Factors that Affect Your Selling Price
You and your agent both want to get the best possible selling price for your home. To do that, it’s important to understand the factors that can affect what your home sells for, like these.
How much other homes in your area–particularly homes that are similar in size to yours–have sold for is one of the main influencers on your home’s selling price, along with the timing of the market.
When working with you to determine the listing price for your home, your agent will look at the recent sales in your geographical region, as well as market trends. For example, have home sale prices been increasing over the past few years? Are there more buyers looking for homes right now than there are homes on the market? Trends like these, that indicate a “seller’s advantage,” will mean a higher asking price for your home.
Home-selling season traditionally begins in early March, with the start of Spring. But, serious buyers shop for homes all year (apart from the holiday season between Thanksgiving and the end of the year).
Depending on how many homes are on the market in your area, you may want to take advantage of the home-selling season when the weather is warm and when more buyers are eager to get outside and visit an open house.
The fewer homes on the market, the lower your competition for attracting a buyer. So, work with your agent to determine the best time to list.

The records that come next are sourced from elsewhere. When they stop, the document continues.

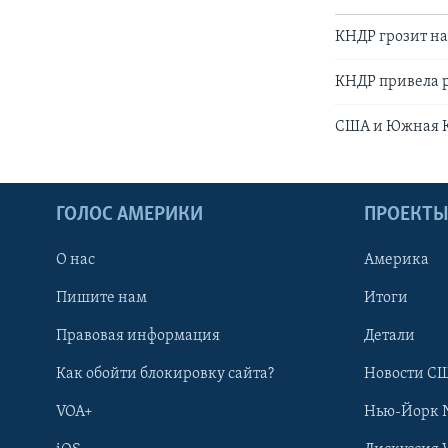
КНДР грозит на
КНДР привела р
США и Южная К
ГОЛОС АМЕРИКИ
ПРОЕКТ
О нас
Америка
Пишите нам
Итоги
Правовая информация
Детали
Как обойти блокировку сайта?
Новости СШ
VOA+
Нью-Йорк 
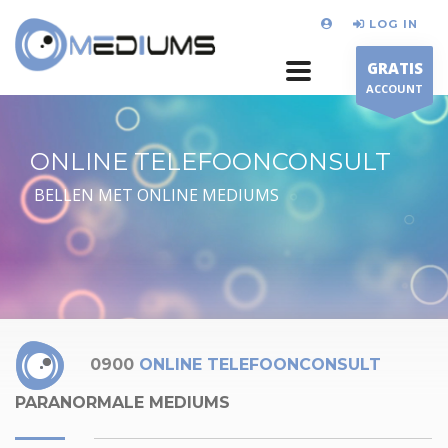
LOG IN
GRATIS
ACCOUNT
ONLINE TELEFOONCONSULT
BELLEN MET ONLINE MEDIUMS
0900
ONLINE TELEFOONCONSULT
PARANORMALE MEDIUMS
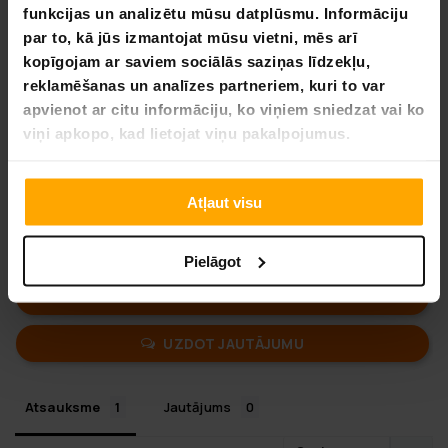
funkcijas un analizētu mūsu datplūsmu. Informāciju
par to, kā jūs izmantojat mūsu vietni, mēs arī
kopīgojam ar saviem sociālās saziņas līdzekļu,
4,0
reklamēšanas un analīzes partneriem, kuri to var
Balstoties uz 1 autsauksmēm
apvienot ar citu informāciju, ko viņiem sniedzat vai ko
viņi apkopo, kad lietojat viņu pakalpojumus.
0
1
0
Atļaut visu
0
0
Pielāgot
UZRAKSTĪT ATSAUKSMI
UZDOT JAUTĀJUMU
Atsauksme
Jautājums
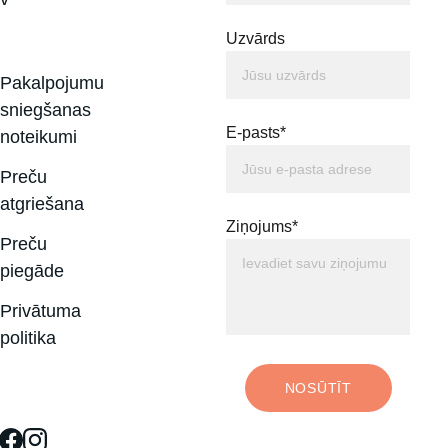
Uzvārds
Pakalpojumu 
sniegšanas 
E-pasts*
noteikumi
Preču 
atgriešana
Ziņojums*
Preču 
piegāde
Privātuma 
politika
NOSŪTĪT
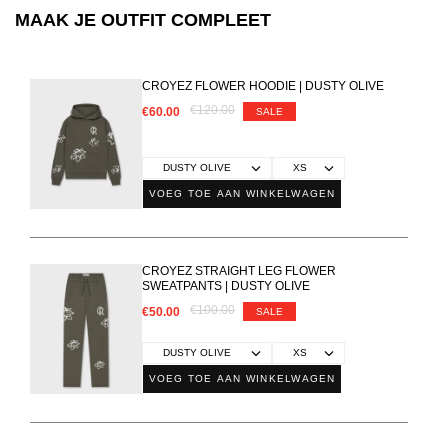
MAAK JE OUTFIT COMPLEET
CROYEZ FLOWER HOODIE | DUSTY OLIVE
€120.00
€60.00
SALE
VOEG TOE AAN WINKELWAGEN
CROYEZ STRAIGHT LEG FLOWER
SWEATPANTS | DUSTY OLIVE
€100.00
€50.00
SALE
VOEG TOE AAN WINKELWAGEN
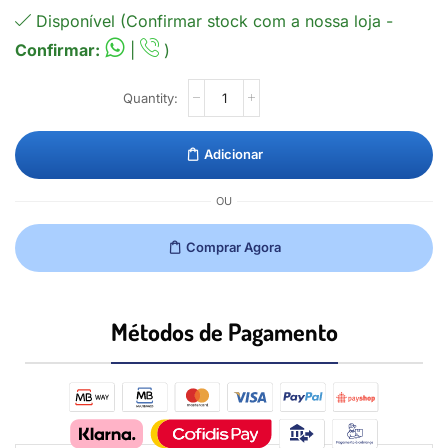
Disponível (Confirmar stock com a nossa loja -
Confirmar:
|
)
Adicionar
OU
Comprar Agora
Métodos de Pagamento​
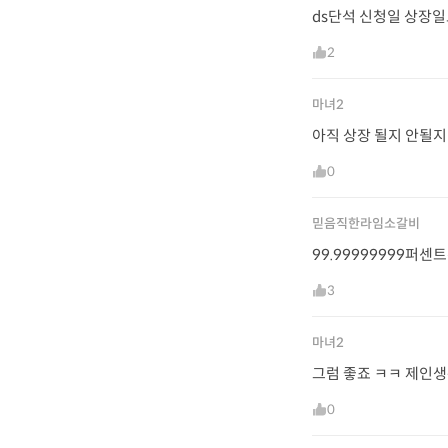
ds단석 신청일 상장
2
마녀2
아직 상장 될지 안될지
0
믿음직한라임소갈비
99.99999999퍼센
3
마녀2
그럼 좋죠 ㅋㅋ 제인생
0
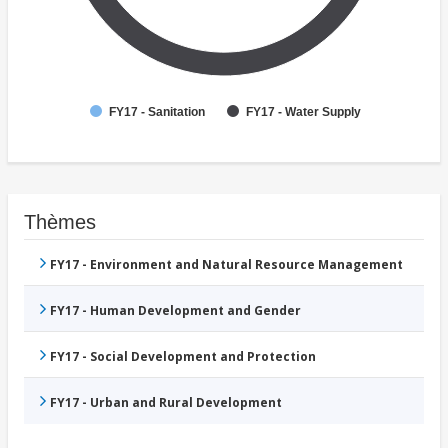
FY17 - Sanitation
FY17 - Water Supply
Thèmes
FY17 - Environment and Natural Resource Management
FY17 - Human Development and Gender
FY17 - Social Development and Protection
FY17 - Urban and Rural Development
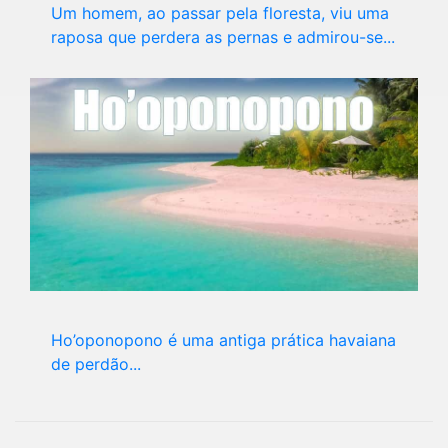
Um homem, ao passar pela floresta, viu uma
raposa que perdera as pernas e admirou-se...
Ho’oponopono é uma antiga prática havaiana
de perdão...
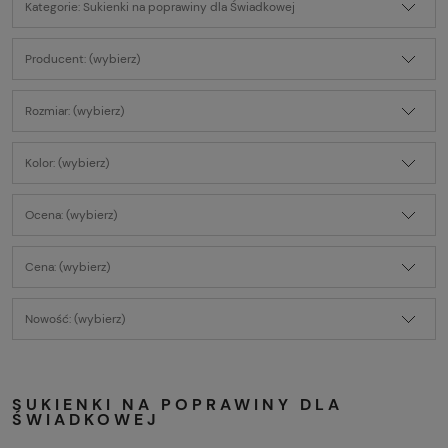
Kategorie: Sukienki na poprawiny dla Świadkowej
Producent: (wybierz)
Rozmiar: (wybierz)
Kolor: (wybierz)
Ocena: (wybierz)
Cena: (wybierz)
Nowość: (wybierz)
SUKIENKI NA POPRAWINY DLA
ŚWIADKOWEJ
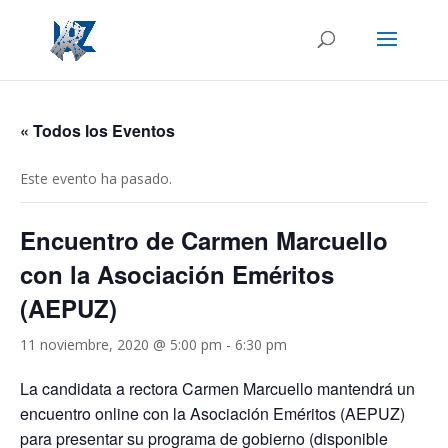
« Todos los Eventos
Este evento ha pasado.
Encuentro de Carmen Marcuello
con la Asociación Eméritos
(AEPUZ)
11 noviembre, 2020 @ 5:00 pm
-
6:30 pm
La candidata a rectora Carmen Marcuello mantendrá un
encuentro online con la Asociación Eméritos (AEPUZ)
para presentar su programa de gobierno (disponible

How market-ready your home is when you list it makes a big difference in the value a buyer will see in it, and the offer they will eventually make. Find 4 tips for preparing your home for sale here.
Time on Market
The most successful home sales happen within 2 or 3 weeks of listing. After that, enthusiasm for a new listing drops, as do offers. Make the most of this window by pricing your home accurately. Work with your agent to determine the right listing price.
Some agents may recommend a very high listing price at the outset as a way of securing your business, only to reduce it later after your home has been on the market for some time. This is a strategy called “buying a listing,” and can work to your disadvantage in the long run.
Remember, the longer your home has been on the market, the more price reductions you may have to make. And, once buyers view a home that they consider overpriced it is harder to encourage them to come back and view it a second time, even if it priced lower. The right agent will use data and research to price your home at a value that is right for you and your buyer.